At this point, the individual node and edge KGX files from the transforms may not have matching IDs, and in fact, we may have edges that point to nodes that are not present in our canonical node sources (e.g. a STRING edge that points to an ENSEMBL gene that can't be mapped to HGNC).
The merge process is broken down into join, deduplicate, normalize, and prune steps, implemented using koza graph operations. The merge output is a DuckDB database (monarch-kg.duckdb) that serves as the central artifact for all downstream steps.
Join
The first step loads all node KGX files into a single nodes table and all edge KGX files into a single edges table in DuckDB.
Deduplicate
After joining, duplicate nodes and edges (by ID) are removed.
Normalize
The normalize step replaces subject and object IDs in edge files using SSSOM mapping files, with the IDs from the initial ingests stored in original_subject and original_object fields.
Three SSSOM mapping files are used:
- Gene mappings generated by our monarch-gene-mapping process, available at data.monarchinitiative.org.
- Disease mappings from the MONDO SSSOM.
- Chemical mappings from MeSH-ChEBI biomappings.

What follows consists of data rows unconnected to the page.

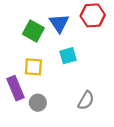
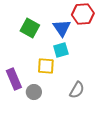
blue triangle: (59, 23) -> (62, 28), moved
yellow square: (33, 67) -> (46, 66), moved

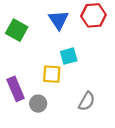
green square: (30, 28) -> (17, 30), moved
blue triangle: (62, 28) -> (58, 20), moved

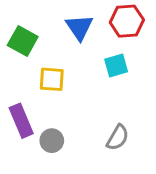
cyan square: (69, 56) -> (116, 66), moved
yellow square: (52, 74) -> (52, 79), moved

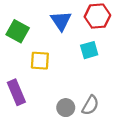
gray circle: (52, 141) -> (66, 108), moved

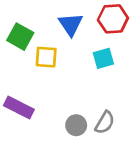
yellow square: (40, 61) -> (46, 57), moved
purple rectangle: (16, 92) -> (19, 107), turned -40

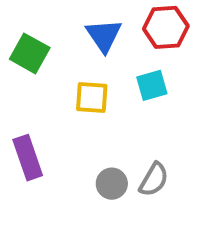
yellow square: (46, 57) -> (92, 97), moved
purple rectangle: (19, 107) -> (28, 158), turned 44

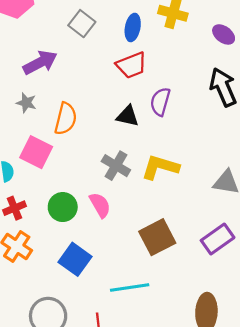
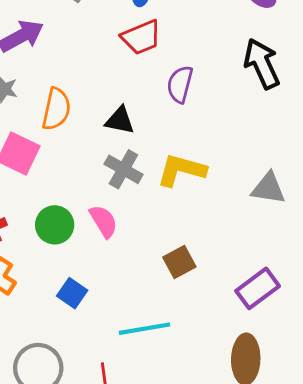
black triangle: (128, 116) -> (120, 120), moved
brown square: (157, 237) -> (179, 262), size x0.7
purple rectangle: (218, 239) -> (258, 288), moved
blue square: (75, 259) -> (72, 293), size x0.7

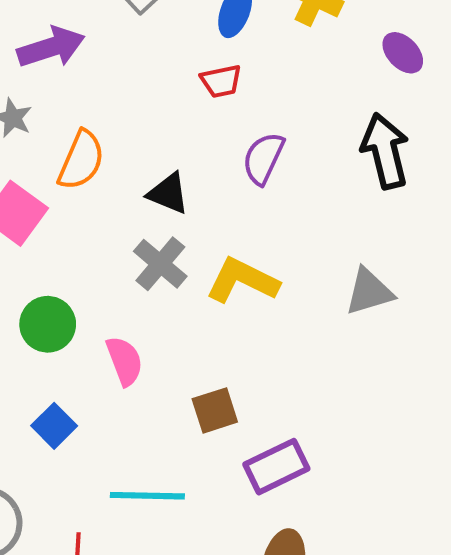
red trapezoid: (141, 37) -> (221, 81), size x0.7
gray triangle: (268, 188) -> (369, 292), moved, turned -36
pink semicircle: (104, 221) -> (125, 361), moved
purple rectangle: (258, 288) -> (276, 467), moved

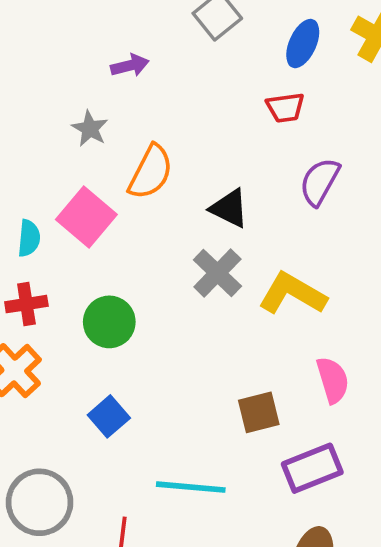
purple arrow: (51, 47) -> (130, 65), size x0.6
pink semicircle: (125, 361) -> (333, 380), moved

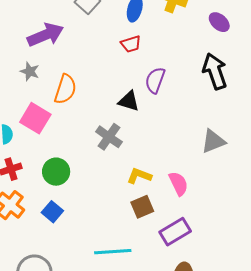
purple arrow: (130, 65) -> (46, 35), size x1.8
black triangle: (229, 208) -> (129, 101), moved
yellow L-shape: (292, 294) -> (139, 176), moved, size x0.7
blue square: (109, 416) -> (52, 212), moved

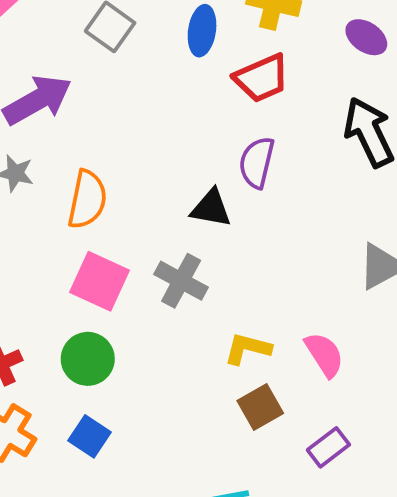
red trapezoid: (131, 44) -> (262, 78), moved, size x1.4
pink square: (35, 118) -> (99, 281), moved
purple rectangle: (175, 232) -> (328, 447), size x0.7

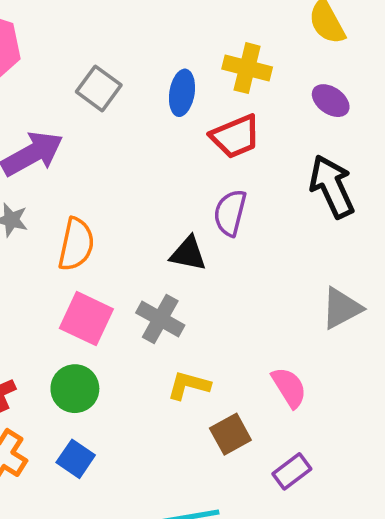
yellow L-shape: (248, 349) -> (189, 385), moved

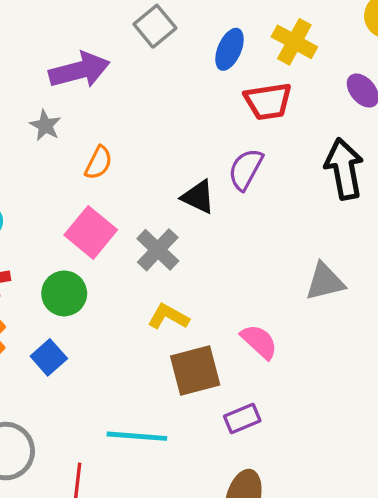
orange semicircle: (76, 244) -> (99, 163), size x0.7
pink semicircle: (289, 387) -> (259, 342), turned -30
brown square: (230, 434) -> (195, 371), size x1.4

This step requires that the subject of the SSSOM file be our canonical ID, and the object be the non-canonical ID. There is room for improvement here.
Prune
After edges have been normalized, it's important to cull edges that point to nodes that don't exist in the graph. The prune step performs joins against the node table to split out these edges into their own dangling_edges table that can be used for QC purposes.
A group of edges that wind up in this table could be due to a number of reasons:
- We're missing an ontology or other node source that is required for an ingest/source: this is something we want to fix
- We're missing a mapping necessary to translate between an edge ingest and our canonical node sources: this is something we want to fix
- The edge ingest includes edges which can't be mapped to our canonical node sources: this is a feature!
We have a visualization of this split between connected and dangling edges for each ingest on our QC Dashboard that we can use to problem-solve our mappings and node sources.
Denormalize
For Solr (and secondarily SQLite) we produce denormalized node and edge files, which include additional details such as category, namespace/prefix, and ontology ancestor closures following the GOLR pattern (ID and label closure lists). This is done by the ingest closure command using the closurizer library.
The closure file is generated by relation-graph and included in the kg-phenio download. The after_download.sh script makes a filtered version (phenio-relation-filtered.tsv) that only includes rdfs:subClassOf, BFO:0000050, and UPHENO:0000001.
Neo4j
Neo4j dumps are produced in two steps. First, ingest neo4j-csv exports nodes and edges from the DuckDB database into CSV files formatted for Neo4j import (with :ID, :LABEL, :START_ID, :TYPE, :END_ID headers and biolink category ancestry expansion). Then, scripts/load_neo4j.sh uses neo4j-admin import in Docker containers to produce both Neo4j v4 and v5 database dumps.
SQLite
A SQLite database is produced by the ingest sqlite command, which uses DuckDB's SQLite extension to copy tables directly from the DuckDB database. The following tables are included: nodes, edges, denormalized_nodes, denormalized_edges, dangling_edges, and closure. A separate phenio.db is also populated with gene/disease-to-phenotype associations. Both databases are compressed with pigz.
Solr
Our Solr index is loaded from the DuckDB database using LinkML-Solr. The LinkML schema for the Solr index lives in the monarch-app backend (see documentation for Entity and Association classes).
LinkML-Solr starts Solr in Docker via the lsolr command, defines the Solr schema based on the LinkML schema, and then bulk loads data from DuckDB tables. There are four Solr cores: entity (from denormalized_nodes), association (from denormalized_edges), sssom (from mappings), and infores (from the information resource catalog). Additional Solr configuration — field types, entity copy-fields, association copy-fields, and a frequency update processor — is applied via curl commands in shell scripts.
Our Solr load process is defined in scripts/load_solr.sh.